That, Which, or Who?


Can you tell the difference between these two sentences?

  •  The outhouse that Bubba built fell down.
  • The outhouse, which Bubba built, fell down.

If these two seem to say the same thing, read them again. There is a slight difference in what each sentence communicates. If you can tell the difference, you will have no trouble with this lesson. If you don’t get it, read on. It should start to become clear.

The obvious visual difference is that the first sentence uses that and the second uses which (and has some commas). Many writers aren’t clear about when to use one and when to use the other.

The difference in meaning has to do with what grammarians call essential and non-essential clauses. Both sentences include a clause, a group of words that contains a subject and a verb. In the first sentence, the clause we are concerned with is that Bubba built. In the second sentence, it is which Bubba built.

The clause in the first sentence is an essential clause. This is because if you remove the clause from the sentence, you make an important change to what it is saying. The words that Bubba built clarify exactly which outhouse fell down. Without this clause, the reader might be confused about which outhouse you meant. There may be more than one outhouse.

In the second sentence, the idea that Bubba built the outhouse isn’t as important. It’s non-essential. The words which Bubba built add some interesting  but not necessary information. It’s a side-note, like saying: The outhouse fell down. By the way, Bubba built that particular outhouse. There doesn’t seem to be any other outhouse in the neighborhood, so it’s not important to distinguish it.

If you understand this difference, you will have no trouble remembering the rule: For an essential clause, use that; For a non-essential clause, set it off with commas and use which. It might help you to remember that commas always go with which and it is spelled with a c.

Like all grammar rules, there are times when writers break this one, but almost always in one direction. Which is sometimes used in essential clauses (e.g., Bennie wore the hat which I despise.), but that is almost never used in non-essential clauses. In general, it’s best to keep to the rule to avoid confusion.

Just to make sure you’ve got it, which word (that/which) belongs in the following sentences?

  •  The first car _____ passes the lamppost wins.
  • The red sports car, _____ belongs to Vinnie, was given a parking ticket.
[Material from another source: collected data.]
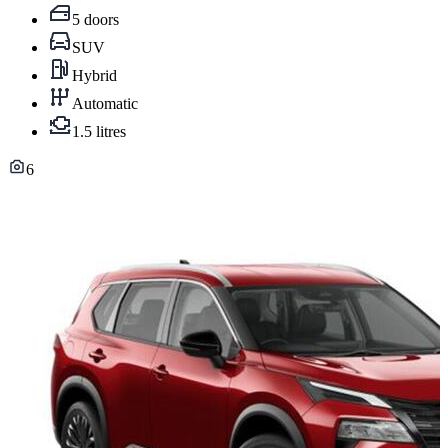
5 doors
SUV
Hybrid
Automatic
1.5 litres
6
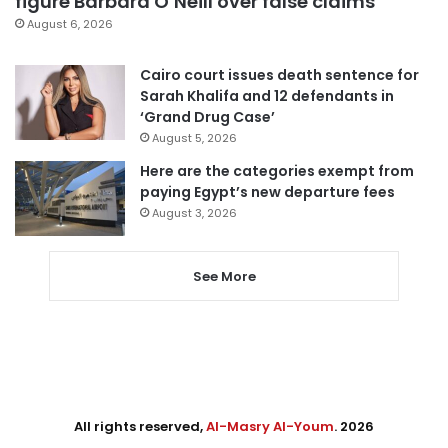
figure Barbara O’Neill over false claims
August 6, 2026
Cairo court issues death sentence for
Sarah Khalifa and 12 defendants in
‘Grand Drug Case’
August 5, 2026
Here are the categories exempt from
paying Egypt’s new departure fees
August 3, 2026
See More
All rights reserved,
Al-Masry Al-Youm
. 2026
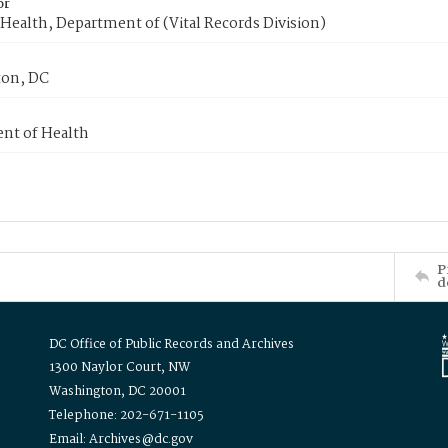
or
Health, Department of (Vital Records Division)
on, DC
nt of Health
P
d
DC Office of Public Records and Archives
1300 Naylor Court, NW
Washington, DC 20001
Telephone: 202-671-1105
Email: Archives@dc.gov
Did you put that in the first sentence and which in the second? Do you see how the clause in the first sentence is essential? Without the words that passes the lamppost, the whole sentence changes. In the second sentence, you could remove the words which belongs to Vinnie, and the main idea is unchanged. That means the clause in the second sentence is non-essential.


There is one more rule to remember here: If the adjective clause modifies a person, it’s usually best to use who instead of that or which. This is a rule commonly overlooked by young writers:

Incorrect:        The neighbor that owns the poodle was at the door.

Correct:             The neighbor who owns the poodle was at the door.

Who can be used in both essential and non-essential clauses:

Essential:                    Into the foggy night rode the man who killed the King.

Non-essential:         My cousin Edgar, who robbed a bank, is in prison.

Like almost all grammar rules, there are exceptions. The principles we are providing here are an attempt to give some simple, basic guidelines about the differences between that, which, and who. Many experts, for example, consider it fine to use that rather than who when talking about people. These issues are a bit subjective and tend to change over time.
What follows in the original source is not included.